— EXERCISE AIM —
Each record that comes next should be output exactly; pictures do not belong in the copy.

[Transcribed page contents]
BEGIN

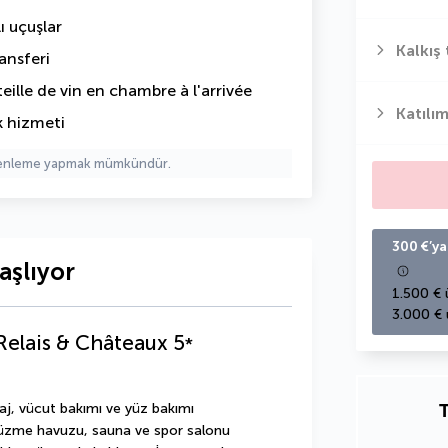
ı uçuşlar
Kalkış 
ansferi
teille de vin en chambre à l'arrivée
Katılım
k hizmeti
üzenleme yapmak mümkündür.
300 €’ya
aşlıyor
1.500 € 
3.000 € 
Relais & Châteaux
5
*
T
j, vücut bakımı ve yüz bakımı 
 yüzme havuzu, sauna ve spor salonu 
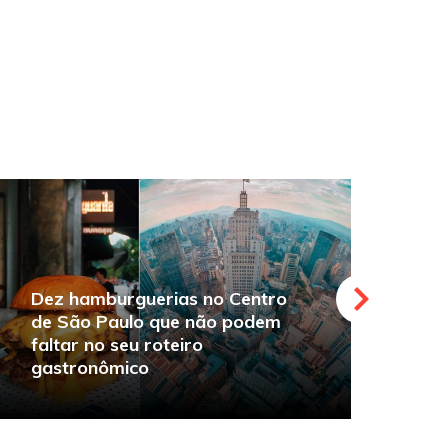
Dez hamburguerias no Centro
de São Paulo que não podem
faltar no seu roteiro
O
gastronômico
s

END

— YOUR RESPONSE —
ı uçuşlar
Kalkış 
ansferi
teille de vin en chambre à l'arrivée
Katılım
k hizmeti
üzenleme yapmak mümkündür.
300 €’ya
aşlıyor
1.500 € 
3.000 € 
Relais & Châteaux
5
*
T
j, vücut bakımı ve yüz bakımı 
 yüzme havuzu, sauna ve spor salonu 
Dez hamburguerias no Centro
de São Paulo que não podem
faltar no seu roteiro
O
gastronômico
s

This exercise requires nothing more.